Note Regarding Forward-Looking Statements

This press release contains forward-looking statements within the meaning of the Private Securities Litigation Reform Act of 1995. These forward-looking statements reflect Diversey’s current intentions, expectations or beliefs regarding the Notes offering and the anticipated use of the net proceeds therefrom. These statements may be preceded by, followed by or include the words “aim,” “anticipate,” “believe,” “estimate,” “expect,” “forecast,” “intend,” “likely,” “outlook,” “plan,” “potential,” “project,” “projection,” “seek,” “can,” “could,” “may,” “should,” “would,” “will,” the negatives thereof and other words and terms of similar meaning. Forward-looking statements include all statements that are not historical facts. Such forward-looking statements are subject to various risks and uncertainties. Accordingly, there are or will be important factors that could cause actual outcomes or results to differ materially from those indicated in these statements.

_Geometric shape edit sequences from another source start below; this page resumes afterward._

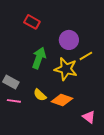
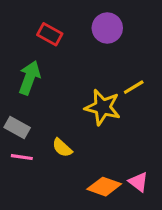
purple circle: (69, 40) -> (107, 28), moved
green arrow: (39, 58) -> (30, 78), moved
orange diamond: (62, 100) -> (104, 187), moved

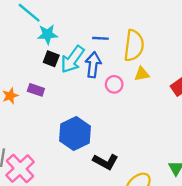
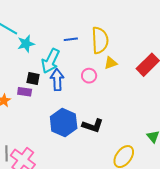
black square: (51, 59) -> (33, 79), moved
blue arrow: (93, 65) -> (57, 80), moved
black L-shape: (106, 162) -> (93, 126), moved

There is no assurance that any forward-looking statements will materialize. You are cautioned not to place undue reliance on forward-looking statements, which reflect expectations only as of this date. Diversey does not undertake any obligation to publicly update or review any forward-looking statement, whether as a result of new information, future developments, or otherwise, except as required by law.

Diversey Holdings, Ltd.

Investor Contact:
Grant Graver
ir@diversey.com


FAQ

What is the purpose of Diversey Holdings' $500 million senior notes offering?

The offering aims to refinance existing senior secured credit facilities and redeem outstanding 5.625% Senior Notes due 2025.

What is the impact of the senior notes offering on DSEY shareholders?

The offering may enhance financial stability but could lead to dilution if the company issues more equity to manage debt.

When will Diversey redeem the 5.625% Senior Notes?

Diversey will redeem the notes at a price of 101.406% of the principal, conditioned on the successful completion of the new notes offering.

Who can purchase Diversey's new senior notes?

The notes will be offered only to persons believed to be qualified institutional buyers and non-U.S. persons.

What are the risks associated with the new senior notes offering by Diversey?

Risks include potential dilution for existing shareholders and dependency on the successful completion of the offering and refinancing.